Links from the Show at a Glance:
Special thanks to Lynelle Eck and Ana Kuprava for supporting Art Ink on Patreon!
Check out Lynelle Eck’s children’s book A Zoo for You.
Listen to my favorite episode of All Beings Considered on Spotify: The Great Sheep Rambo
Artist: the mysterious @daniel.macro on Instagram
Title of Art: Untitled ladybug on a dandelion seed
Link to Original Art: https://www.instagram.com/p/BnotD2sFsI7/
Featured on Curated Instagram Feed: @magic_marvels
Cover Artist: Rebekah Nemethy
Title of Art: Spotted Cucumber Beetle
Artist’s Website: rebekahnemethy.com
Instagram: @rebekahnemethy
Art Ink Submission Guidelines: rebekahnemethy.com/artinksubs
Art Ink Podcast Transcript:
[Intro:]
Hello my fellow artists, art lovers, and storytellers. I am thrilled to welcome you back, and welcome myself back to a new art-inspired adventure today. After the long, drawn out construction of my new voiceover booth, I’m even more thrilled to have more time to get this podcast schedule back on track.

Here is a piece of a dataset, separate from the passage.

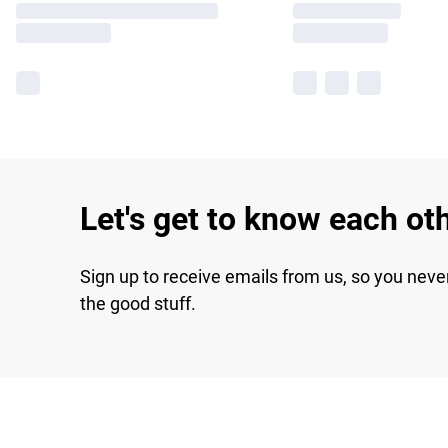
Let's get to know each ot
Sign up to receive emails from us, so you neve
the good stuff.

If you listened all the way through the last episode you know that I had a limited time offer on Patreon last month for all new subscribers, and I want to give a big shout out as well as virtual hugs to those of you who signed up to support the show! As promised, all of my upcoming characters are named after, and in tribute to, my generous supporters. Today’s story features characters named after Lynelle Johnson Eck and Ana Kuprava. You ladies rock! Thank you!
If you missed out on the special offer, don’t worry, you can still get quite a few perks for becoming a Patron. And I wanted to let you all know about a new goal I have for the show. Right now Art Ink comes out 1 or 2 times per month, but if you want more we can totally make that happen. Once I reach 500 supporters I’ll be able to dedicate the time needed to crank out a weekly show. So go ahead and show me that’s what you want by pledging your support today at rebekahnemethy.com/patreon or share the show with a friend and help Art Ink find more listeners who can help.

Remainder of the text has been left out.